In prison since 2008
Zeynab Jalalian, born in MakU in 1982, was arrested in Kermanshah in the summer of 2008 and sentenced to death in January 2009 before a revolutionary court there in connection with her alleged membership in the "Party for a Free Life in Kurdistan" (Partiya Jiyana Azad a Kurdistanê - PJAK) for "enmity to God" (moharebeh). She had previously spent eight months in pre-trial detention in a Ministry of Intelligence facility and had been tortured. She did not have access to legal counsel during her trial, which lasted only a few minutes. Jalalian's death sentence was commuted to life imprisonment in November 2011. She is currently the only female prisoner in Iran to be given this sentence.
Sickened by Covid-19 during transfer
A year ago, Jalalian was transferred from Kermanshah to a prison in Yazd. The central Iranian city is located about 1400 kilometers from where her relatives live. During this odyssey, she fell ill with Covid-19. Prison doctors admitted to the management of the detention center that they did not have the necessary facilities to treat Jalalian, who suffers from various other diseases. Iran's Ministry of Intelligence declined to provide medical care outside the correctional facility.
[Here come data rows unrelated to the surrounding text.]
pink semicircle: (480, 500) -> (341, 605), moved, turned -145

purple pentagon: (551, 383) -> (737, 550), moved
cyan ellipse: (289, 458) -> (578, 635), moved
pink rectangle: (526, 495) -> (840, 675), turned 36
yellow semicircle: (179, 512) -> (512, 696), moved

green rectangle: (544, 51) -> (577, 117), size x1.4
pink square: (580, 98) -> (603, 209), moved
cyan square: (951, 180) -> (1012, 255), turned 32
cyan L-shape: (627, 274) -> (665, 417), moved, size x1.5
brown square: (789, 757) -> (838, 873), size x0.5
Regime demands remorse and confession
In addition, Jalalian was pressured by intelligence interrogators to make a "confession". She was forced to express "remorse" for her past political activities and agree to cooperate with the authorities. Only then would she be granted the necessary treatment. But she was also denied other prisoner rights, such as contact with legal counsel or her family members. From time to time, she was allowed to speak with relatives by telephone, but the conversation, limited to a few minutes, had to be conducted in Persian.